Hormis les quiproquos et les faux-fuyant, où chaque personnage renonce constamment à changer son destin qui lui semble imposé, ce qui fait aussi la force de Les noces funèbres, c'est bien évidemment la mariée cadavérique elle-même. Durant une grande partie du film, elle se comporte plus ou moins comme un vampire, cannibalisant inconsciemment la destinée de Victor pour qu'elle puisse vivre son rêve d'ancienne vivante. Et, par la force de la tragédie qui l'a conduite dans la tombe, elle réussit, petit à petit, à retourner Victor et le spectateur à sa cause. Le tour de force est très astucieux, d'autant que la gentillesse naturelle de Victor ne fait que renforcer d'autant plus ses convictions. Pour autant, au fur et à mesure que le récit se déroule, elle réalise qu'elle tue à petit feu la vie de Victor, tout en parasitant celle de Victoria qui se voit privé de son mariage tant désiré, tout comme ce qu'elle a vécu elle-même. Contrairement à beaucoup de films, il n'y a pas vraiment de point de basculement en Emily, dont le parcours émotionnel est progressif, logique, tout autant qu'il est touchant. Et par la force des choses, on réalise finalement que l'intrigue principale n'est point de seulement vivre une belle vie, mais de rendre justice aux tragédies humaines et ainsi libérer leurs âmes tourmentées. Dans un sens, le monde des morts du film s'apparente plus en une sorte de purgatoire où les personnages sont coincés par d'autres qui les empêchent de s'accomplir et aller de l'avant.
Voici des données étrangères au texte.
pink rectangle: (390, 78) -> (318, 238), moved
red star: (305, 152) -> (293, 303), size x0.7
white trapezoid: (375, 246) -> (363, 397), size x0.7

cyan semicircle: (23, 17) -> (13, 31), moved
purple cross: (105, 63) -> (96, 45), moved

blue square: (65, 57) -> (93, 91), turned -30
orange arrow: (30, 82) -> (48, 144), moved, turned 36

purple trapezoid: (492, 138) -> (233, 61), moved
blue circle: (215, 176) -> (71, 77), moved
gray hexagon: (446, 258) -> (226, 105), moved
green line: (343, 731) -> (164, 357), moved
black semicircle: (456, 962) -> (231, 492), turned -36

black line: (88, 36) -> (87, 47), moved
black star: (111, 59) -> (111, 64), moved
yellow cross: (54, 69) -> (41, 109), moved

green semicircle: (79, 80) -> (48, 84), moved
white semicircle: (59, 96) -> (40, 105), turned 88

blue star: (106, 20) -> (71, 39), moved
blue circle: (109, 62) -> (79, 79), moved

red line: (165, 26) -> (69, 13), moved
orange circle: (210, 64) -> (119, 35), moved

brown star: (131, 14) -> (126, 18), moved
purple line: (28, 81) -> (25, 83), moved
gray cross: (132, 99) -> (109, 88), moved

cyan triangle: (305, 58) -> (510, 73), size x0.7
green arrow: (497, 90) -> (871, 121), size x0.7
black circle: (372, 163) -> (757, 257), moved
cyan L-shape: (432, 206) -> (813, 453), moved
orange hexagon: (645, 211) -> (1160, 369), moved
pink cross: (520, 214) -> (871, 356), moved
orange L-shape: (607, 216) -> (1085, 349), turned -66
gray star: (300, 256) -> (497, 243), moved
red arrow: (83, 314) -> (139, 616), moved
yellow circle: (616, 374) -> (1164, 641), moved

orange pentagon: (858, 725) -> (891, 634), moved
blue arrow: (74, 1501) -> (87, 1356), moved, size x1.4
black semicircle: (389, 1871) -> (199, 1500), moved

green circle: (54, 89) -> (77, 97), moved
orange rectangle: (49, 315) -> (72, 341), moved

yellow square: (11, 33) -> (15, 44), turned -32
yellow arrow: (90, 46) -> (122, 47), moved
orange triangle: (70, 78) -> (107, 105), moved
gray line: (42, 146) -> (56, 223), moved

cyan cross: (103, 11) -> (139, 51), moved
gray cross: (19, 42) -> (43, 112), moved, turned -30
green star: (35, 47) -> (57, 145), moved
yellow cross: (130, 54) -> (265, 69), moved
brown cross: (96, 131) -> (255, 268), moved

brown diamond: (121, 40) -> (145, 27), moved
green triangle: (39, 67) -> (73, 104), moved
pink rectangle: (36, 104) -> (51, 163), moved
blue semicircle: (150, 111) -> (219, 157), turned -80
L'une des particularités de Les noces funèbres est de proposer un très fort contraste entre le monde des morts et celui des vivants. Tim Burton inverse les convenances habituelles en rendant le monde des vivants froid, dur et terne, tandis que le monde des morts est chaleureux, coloré et festif. Totalement libérés de leurs conditions humaines, les trépassés n'attendent plus rien de la vie, et croquent la mort à pleines dents. Tout du moins, la très grande majorité d'entre eux s'accommodent de leur sort, ainsi libérés d'une vie qu'ils n'appréciaient pas. Ce qui explique, en grande partie, cette fascination de plus en plus morbide de Victor, qui voit là une opportunité de vivre quelque chose alors que son mariage avec Victoria est soudain remis en cause. En termes de technique pure, le studio Laïka emploie l'animation en volume et les décors réels sur la majorité du film, seuls quelques effets plus complexes, voire quelques retouches subtiles, sont rehaussés grâce à l'informatique. Le rendu global s'avérant toujours très harmonieux. C'est d'autant plus appréciable que le long métrage parvient à synchroniser parfaitement les nombreux numéros musicaux avec les images.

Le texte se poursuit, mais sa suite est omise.